Stream + Review – Wolf Eyes – I Am a Problem
Stream + Review – Wolf Eyes – I Am a Problem

Stream + Review – Wolf Eyes – I Am a Problem

Wolf Eyes - I Am a Problem
Words: Chris Bynes
A week or so ago, I was talking to Ilya about what music meant to me. I had the realization that music is only separated into genres as a way to both sell and categorize their expressions. But music itself can only really be music (at least, to me) when the music lives. Rather it’s music when the music feels a lot like a piece of our lives, from the moment that you first fell in love to the moment of clrity about your personality to even that moment where you lost your mind. This is why I count Noise as not only music but an artform that transcends even the most narrow idea of music. Because noise, depending on how you use it and what instrument, represents so much: anxiety, stress, apathy, depression, fun, intensity, insanity, mental dissonance, isolation, despair,…noise is the sound of life when it realistically comes to a head.

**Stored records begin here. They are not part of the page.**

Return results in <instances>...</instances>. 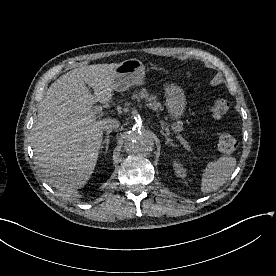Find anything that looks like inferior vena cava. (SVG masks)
Returning <instances> with one entry per match:
<instances>
[{
    "mask_svg": "<svg viewBox=\"0 0 276 276\" xmlns=\"http://www.w3.org/2000/svg\"><path fill=\"white\" fill-rule=\"evenodd\" d=\"M120 123L116 119H108L104 122L103 130L111 132L113 129H117Z\"/></svg>",
    "mask_w": 276,
    "mask_h": 276,
    "instance_id": "1",
    "label": "inferior vena cava"
}]
</instances>
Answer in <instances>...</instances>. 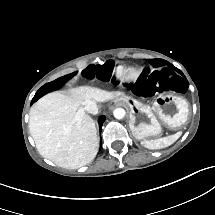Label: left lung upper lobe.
<instances>
[{"instance_id": "5c2ea615", "label": "left lung upper lobe", "mask_w": 215, "mask_h": 215, "mask_svg": "<svg viewBox=\"0 0 215 215\" xmlns=\"http://www.w3.org/2000/svg\"><path fill=\"white\" fill-rule=\"evenodd\" d=\"M149 62L154 66V67H160L164 66L167 64L165 60L162 59H150Z\"/></svg>"}]
</instances>
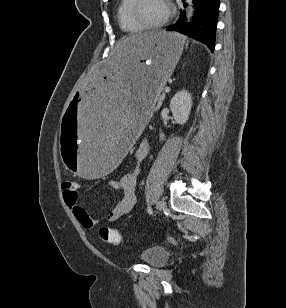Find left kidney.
<instances>
[{
    "mask_svg": "<svg viewBox=\"0 0 286 308\" xmlns=\"http://www.w3.org/2000/svg\"><path fill=\"white\" fill-rule=\"evenodd\" d=\"M192 107L191 94L185 90L179 91L170 101V109L175 121L183 125L189 118ZM164 134H160V140L164 139Z\"/></svg>",
    "mask_w": 286,
    "mask_h": 308,
    "instance_id": "obj_1",
    "label": "left kidney"
}]
</instances>
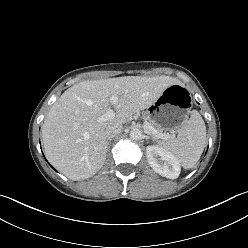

It represents real life just as well as your average Adele ballad.

The new Wolf Eyes album does not stop that trend. It’s named I Am a Prroblem: Mind in Pieces and begins with a chord constantly ascending and descending octaves. Soon enough electronic swirls of vocals and faint drums start to spread. When not thought in a musical context, “Catching the Rich Train” sounds like the problems are just the beginning. It’s the moment where the darkness begins to suddenly form and mold. Indeed, when “Twister Nightfall” comes, Nate Young sings a line that sounds like, “your head is drowning” or “your head is crowded”. Considering the concept, either our would have fit the concept of personal turmoil perfectly.
What makes the whole album work out well is the way each song sounds exactly like an experience of inner turmoil from the stoneresque hellride of “T.O.D.D.” to the industrial thump similar to a pounding headache on “Asbestos Youth”. The latter increases the shrilling guitars and feedback until words and thoughts become nothing more than a mangled memory to which eventually some kind of mayhem is bound to form. This comes in the form of the barely controlled “Enemy Ladder”.

Wolf Eyes manages to squeal out a mix of industrial, stoner rock and dub all making for an almost too-close-to-home symphony about how problems often begin both on the inside and the outside, and that a huge amount of it can heavily impact the mind’s health. See? I told you noise and experimental music has a place in music.